Insgesamt 476 Tage am Stück war der städtische Krisenstab im Dienst. Zu Beginn der Pandemie täglich, einschließlich zahlreicher Wochenenden. Mit den sinkenden Zahlen im Sommer reduzierten sich die wöchentlichen Zusammenkünfte und wurden in der Folge dynamisch an die Entwicklung der Infektionszahlen angepasst. Mit Beginn dieses Jahres kam der Krisenstab einmal wöchentlich zusammen, um die aktuelle Lage auszuwerten und – falls nötig – städtische Maßnahmen daraus abzuleiten.

Den Kern des Krisenstabes bildeten rund zehn Verwaltungsmitarbeiterinnen und -mitarbeiter, etwa aus den Bereichen Feuerwehr, Beschaffung, IT, Personal oder Kommunikation, sowie weitere Beraterinnen und Berater, vornehmlich aus dem medizinischen Bereich.

„Nach 16 teils schwierigen Monaten sind wir nun an einem Punkt angelangt, der uns erlaubt, die Strukturen vorerst zu reduzieren. Ich danke den Mitarbeitenden im Krisenstab und allen, die an der erfolgreichen Pandemieeindämmung Tag für Tag mitgewirkt haben für die monatelange Arbeit. Umso mehr freue ich mich, dass die derzeitige Lage weitreichende Lockerungen in allen gesellschaftlichen Bereichen ermöglicht“ so Oberbürgermeister Peter Kleine.

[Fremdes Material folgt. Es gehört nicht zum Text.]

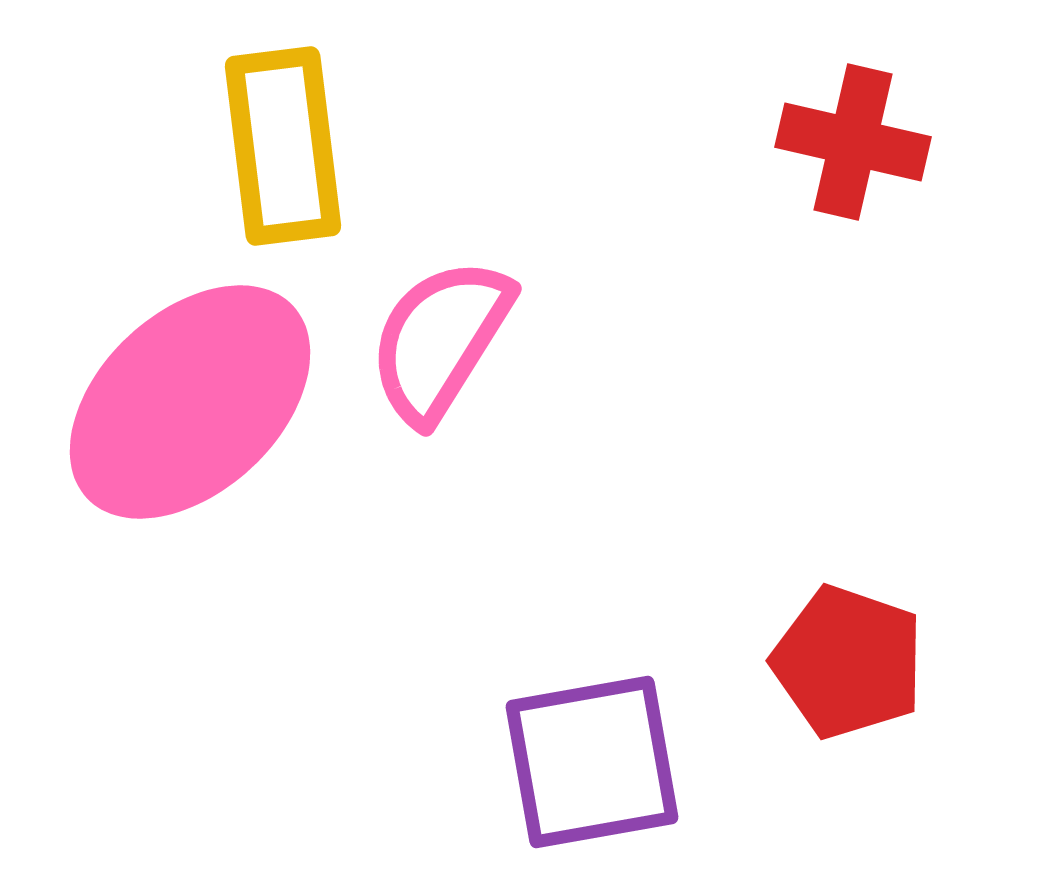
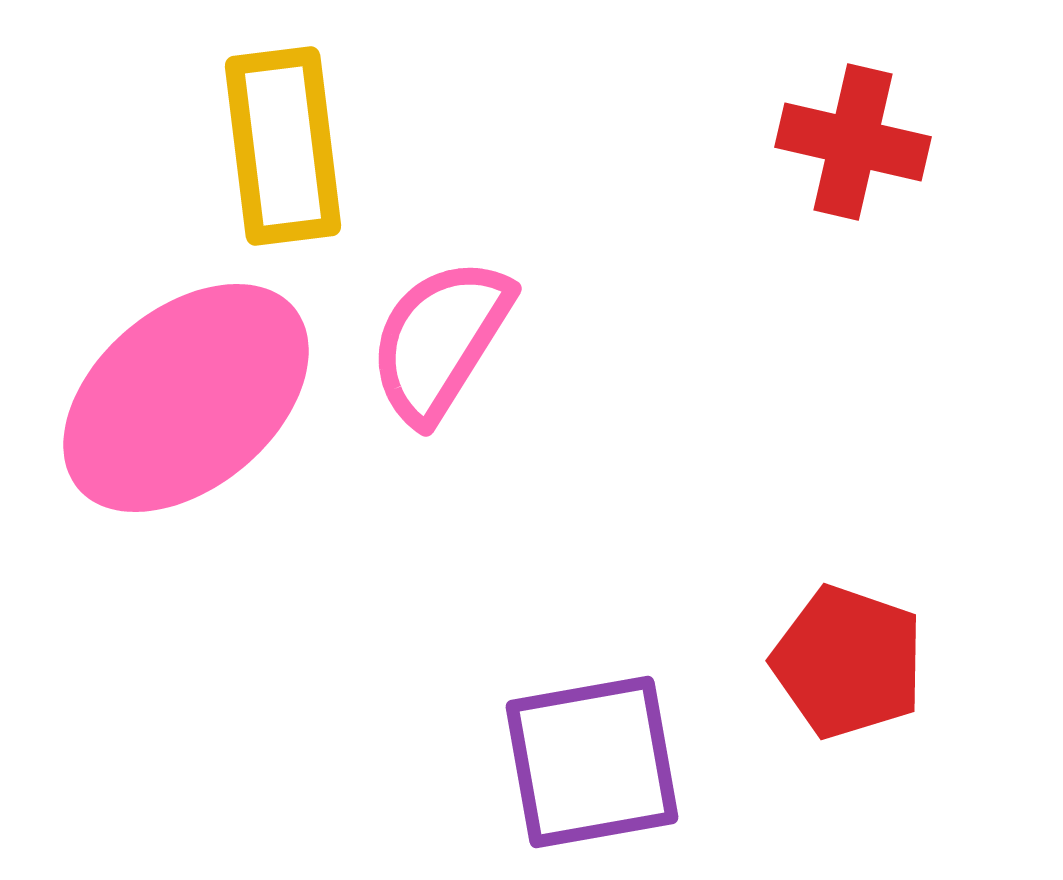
pink ellipse: moved 4 px left, 4 px up; rotated 3 degrees clockwise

Die 7-Tage-Inzidenz hat sich zwar momentan beruhigt, ein Ende der Pandemie ist allerdings noch nicht angezeigt: „Das derzeitige Ende der Stabsarbeit bedeutet nicht, dass wir das Thema Corona ad acta legen. Wir haben die Lage und die Saisonalität des Virus weiterhin sehr genau im Blick und können den Stab unverzüglich wieder aktivieren, falls dies erneut nötig werden sollte,“ betont Bürgermeister Ralf Kirsten, der den Krisenstab seit dem 26. Februar 2020 leitet.

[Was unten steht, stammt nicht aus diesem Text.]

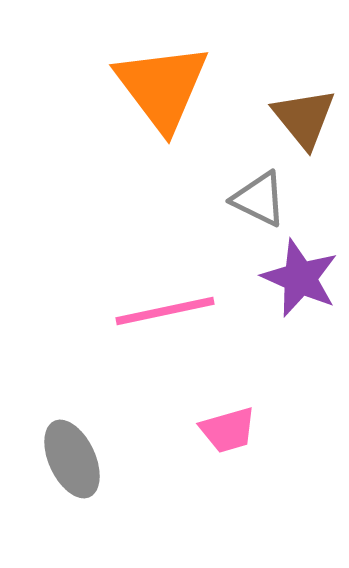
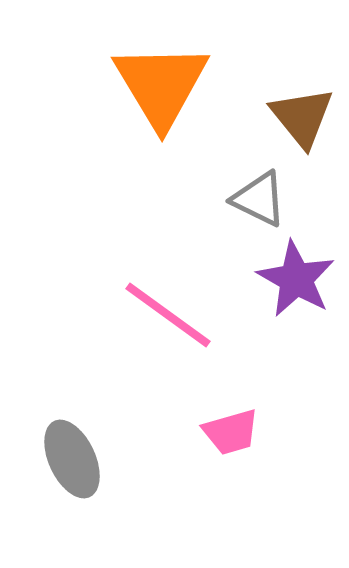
orange triangle: moved 1 px left, 2 px up; rotated 6 degrees clockwise
brown triangle: moved 2 px left, 1 px up
purple star: moved 4 px left, 1 px down; rotated 6 degrees clockwise
pink line: moved 3 px right, 4 px down; rotated 48 degrees clockwise
pink trapezoid: moved 3 px right, 2 px down
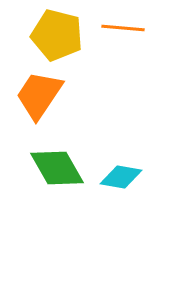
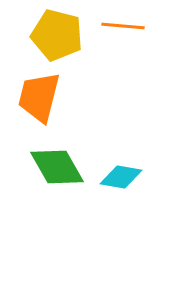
orange line: moved 2 px up
orange trapezoid: moved 2 px down; rotated 20 degrees counterclockwise
green diamond: moved 1 px up
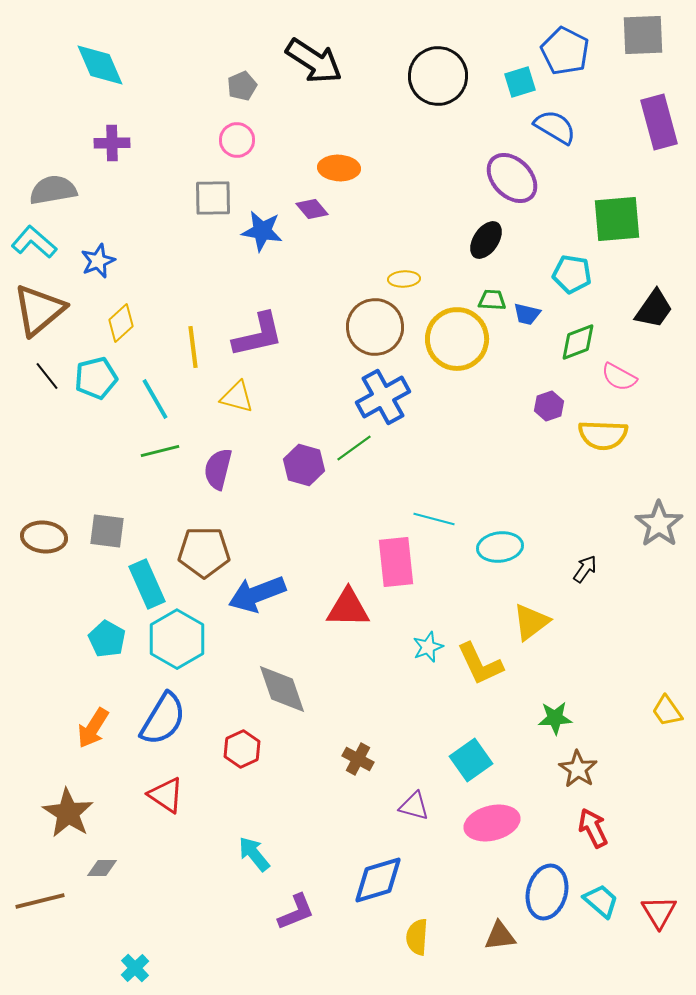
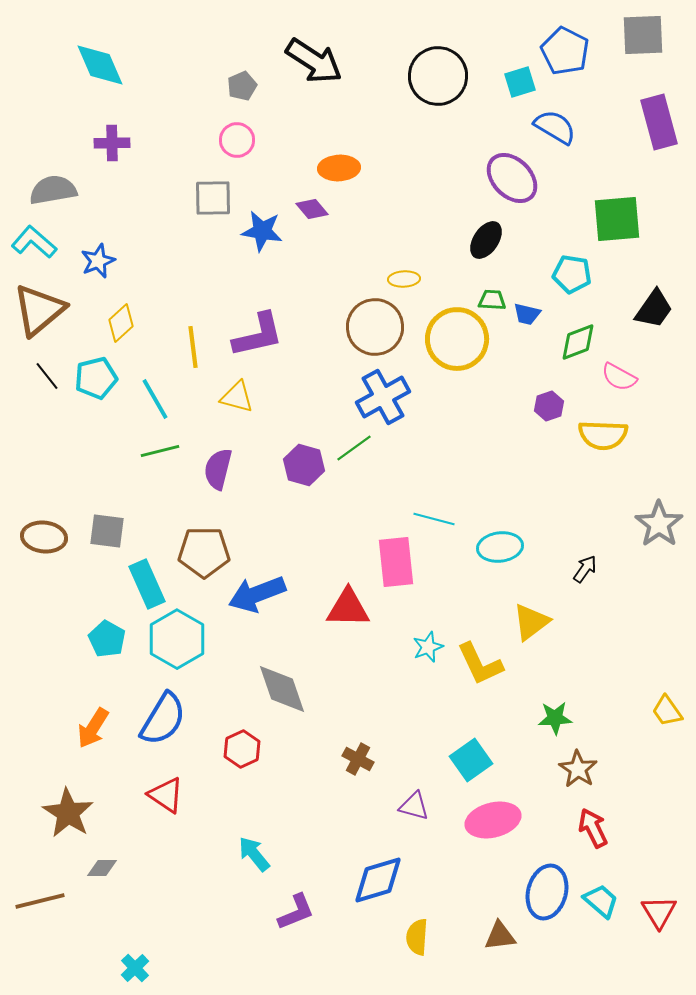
orange ellipse at (339, 168): rotated 6 degrees counterclockwise
pink ellipse at (492, 823): moved 1 px right, 3 px up
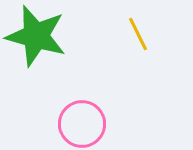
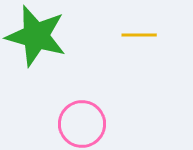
yellow line: moved 1 px right, 1 px down; rotated 64 degrees counterclockwise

Aufgrund der zuletzt eingetretenen Lockerungen, nach denen für immer weniger Freizeitaktivitäten ein negativer Schnelltest erforderlich ist, wird auch in den Schnelltestzentren ein deutlicher Rückgang der Nachfrage registriert. Aus diesem Grund werden die Schnelltestzentren im Mehrgenerationenhaus Schöndorf (ab 16. Juni 2021) und im Mehrgenerationenhaus Weimar-West (ab 21. Juni 2021) geschlossen. Alle anderen Schnelltestzentren bleiben vorerst bis 30. Juni 2021 geöffnet.

Die städtische Corona-Hotline wird ihre Sprechzeiten ebenfalls anpassen. Ab 1. Juli 2021 ist sie montags bis freitags von 8 – 14 Uhr unter 03643 – 762 555 erreichbar.